# Time for more Audi to F1 rumors-VW to purchase the Campos team for 2011



## chernaudi (Oct 6, 2006)

The troubled Campos operation will be bailed out by F1 boss Bernie Eccostone and a Spanish billionare for 2010 and will reportedly be sold to Volkswagen Group at the end of the season.
What could this mean-VW or Porsche to F1, maybe Audi or Lamborghini? Or even Seat?
Story: http://www.motorsport.com/news...57158


----------



## [email protected] (Apr 9, 2004)

*Re: Time for more Audi to F1 rumors-VW to purchase the Campos team for 2011 (chernaudi)*

Interesting. I'd put money on Porsche if it's true. They need top tier racing for both brands but I'd push to have Audi break Ferrari's record at Le Mans before pulling Audi from sportscar racing + a Porsche vs. Ferrari rivalry would be awesome for F1.


----------



## chernaudi (Oct 6, 2006)

*Re: Time for more Audi to F1 rumors-VW to purchase the Campos team for 2011 ([email protected])*

It's been offically announced that Colin Kolles(who runs Audi R10s in the LMS/LMIC this year and an Audi DTM team owner) will be part of the management for the Campos team until it's well on its own feet.
It should be known that Kolles was manager of the Force India team from it's dying days as Jordan, though it's Midland and Spyker incarantions and as Force India until the end of last season. However, I doubt an Audi or Volkswagen Group connection though Kolles-only connection between Audi and Campos right now is that Dr.
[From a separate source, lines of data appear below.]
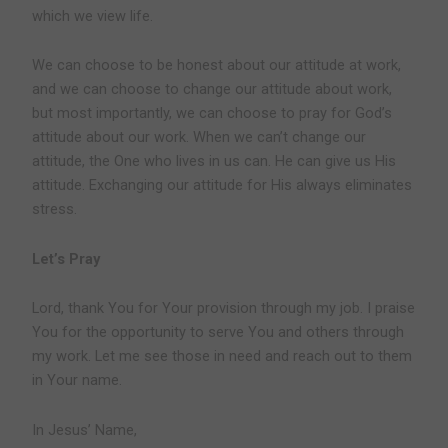
which we view life.
We can choose to be honest about our attitude at work,
and we can choose to change our attitude about work,
but most importantly, we can choose to pray for God’s
attitude about our work. When we can’t change our
attitude, the One who lives in us can. He can give us His
attitude. Exchanging our attitude for His always eliminates
stress.
Let’s Pray
Lord, thank You for Your provision through my job. I praise
You for the opportunity to serve You and others through
my work. Let me see those in need and reach out to them
in Your name.
In Jesus’ Name,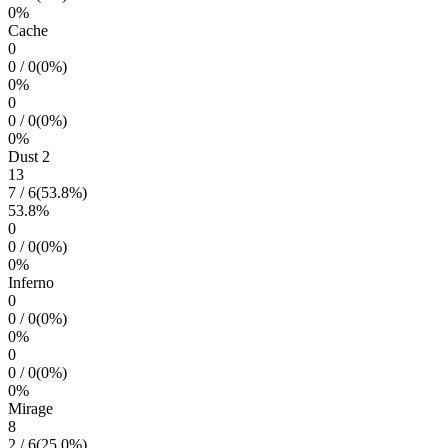
0
%
Cache
0
0
/
0
(
0
%)
0
%
0
0
/
0
(
0
%)
0
%
Dust 2
13
7
/
6
(
53.8
%)
53.8
%
0
0
/
0
(
0
%)
0
%
Inferno
0
0
/
0
(
0
%)
0
%
0
0
/
0
(
0
%)
0
%
Mirage
8
2
/
6
(
25.0
%)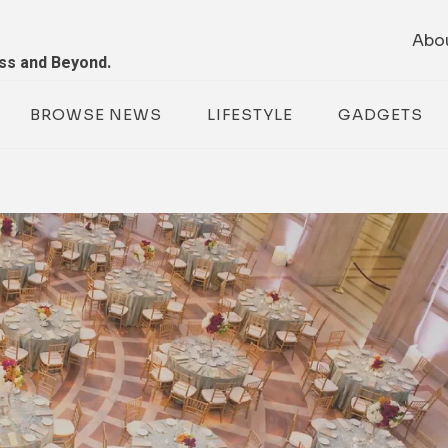
Abo
ess and Beyond.
BROWSE NEWS
LIFESTYLE
GADGETS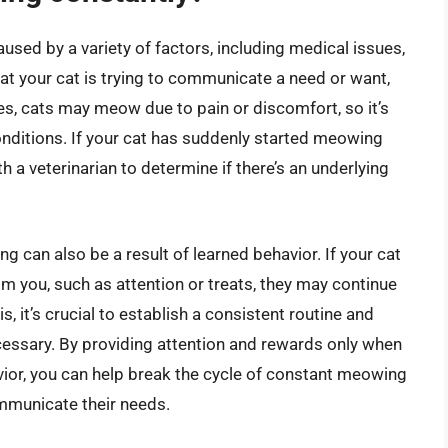
sed by a variety of factors, including medical issues,
hat your cat is trying to communicate a need or want,
es, cats may meow due to pain or discomfort, so it’s
onditions. If your cat has suddenly started meowing
h a veterinarian to determine if there’s an underlying
g can also be a result of learned behavior. If your cat
 you, such as attention or treats, they may continue
 it’s crucial to establish a consistent routine and
cessary. By providing attention and rewards only when
avior, you can help break the cycle of constant meowing
mmunicate their needs.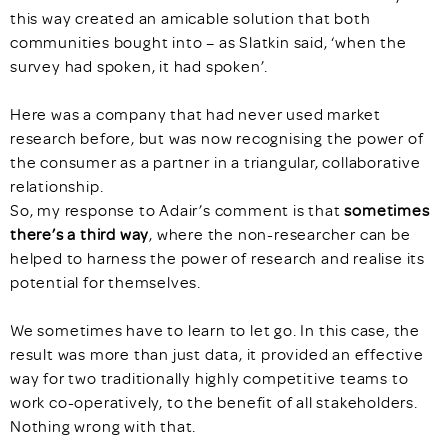
this way created an amicable solution that both
communities bought into – as Slatkin said, ‘when the
survey had spoken, it had spoken’.
Here was a company that had never used market
research before, but was now recognising the power of
the consumer as a partner in a triangular, collaborative
relationship.
So, my response to Adair’s comment is that
sometimes
there’s a third way
, where the non-researcher can be
helped to harness the power of research and realise its
potential for themselves.
We sometimes have to learn to let go. In this case, the
result was more than just data, it provided an effective
way for two traditionally highly competitive teams to
work co-operatively, to the benefit of all stakeholders.
Nothing wrong with that.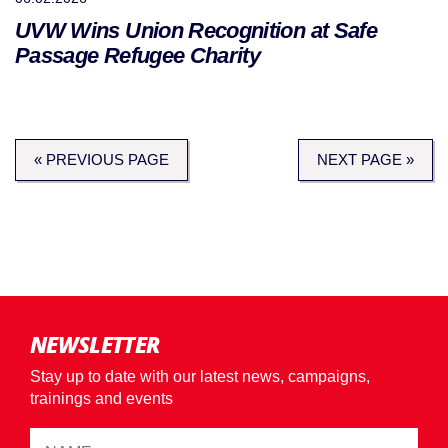
UVW Wins Union Recognition at Safe
Passage Refugee Charity
« PREVIOUS PAGE
NEXT PAGE »
NEWSLETTER
Stay up to date with our latest news, campaigns,
trainings and events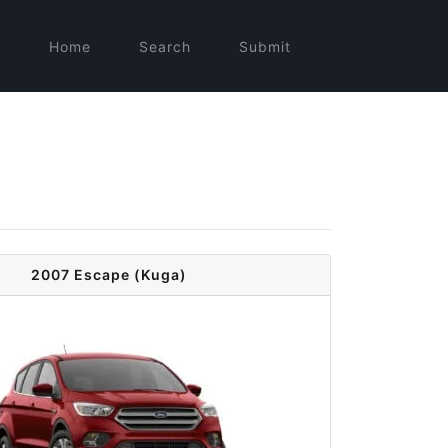
Home
Search
Submit
2007 Escape (Kuga)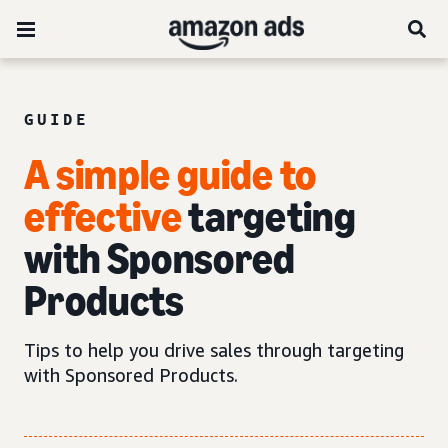
GUIDE
A simple guide to
effective
targeting
with Sponsored
Products
Tips to help you drive sales through targeting
with Sponsored Products.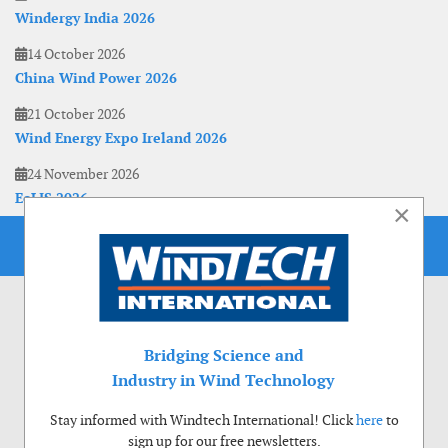
Windergy India 2026
14 October 2026
China Wind Power 2026
21 October 2026
Wind Energy Expo Ireland 2026
24 November 2026
EoLIS 2026
×
Bridging Science and
Industry in Wind Technology
Stay informed with Windtech International! Click
here
to
sign up for our free newsletters.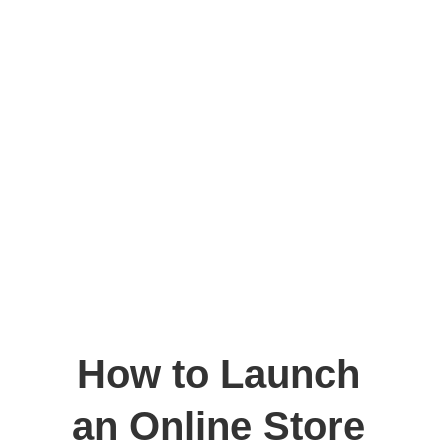
How to Launch 
an Online Store 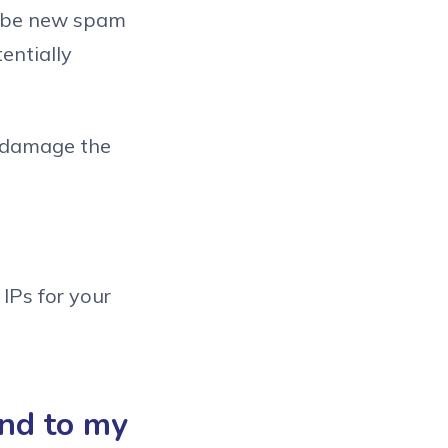
d be new spam
entially
o damage the
IPs for your
end to my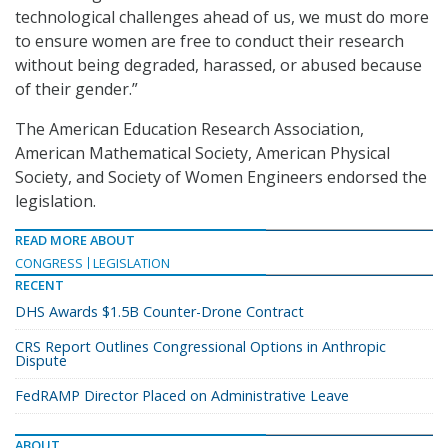
technological challenges ahead of us, we must do more
to ensure women are free to conduct their research
without being degraded, harassed, or abused because
of their gender.”
The American Education Research Association,
American Mathematical Society, American Physical
Society, and Society of Women Engineers endorsed the
legislation.
READ MORE ABOUT
CONGRESS
LEGISLATION
RECENT
DHS Awards $1.5B Counter-Drone Contract
CRS Report Outlines Congressional Options in Anthropic
Dispute
FedRAMP Director Placed on Administrative Leave
ABOUT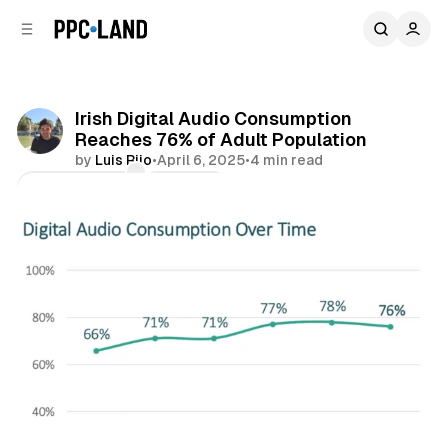
C
S
o
i
d
n
e
t
b
e
Irish Digital Audio Consumption
n
a
Reaches 76% of Adult Population
r
t
by
Luis Rijo
•
April 6, 2025
•
4 min read
Comments
Share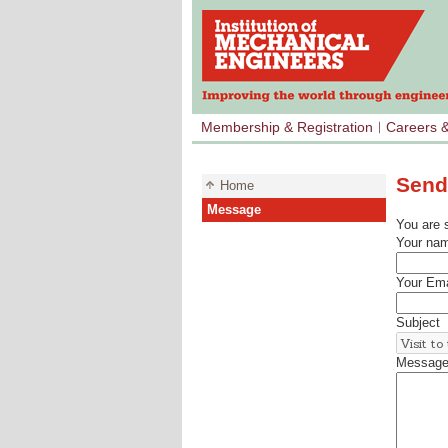
Membership & Registration
Careers 
Send
Home
Message
You are 
Your na
Your Ema
Subject
Messag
Kolles was born in Inglostadt.


----------



## [email protected] (Apr 9, 2004)

*Re: Time for more Audi to F1 rumors-VW to purchase the Campos team for 2011 (chernaudi)*

Well there's certainly an intimate relationship. Other than DTM he's the only guy who's successfully won over Ingolstadt enough to field an R10 TDI team and at least one of his drivers (two if you count Albers) has moved up to Audi Sport's squad. Audi has repeatedly said it's not interested in F1 but I think there's room for it at VAG. 
If I were them (and they have the budget) I would put Porsche in F1 and keep Audi in sportscar to further build its legend and beat and put some distance between Ferrari's record. Position Porsche against Ferrari and at some point when that gets old or Ferrari goes to LM to defend its record then move Porsche to sportscar and return Audi to F1 where it hasn't been since the pre-war silver arrow era.


----------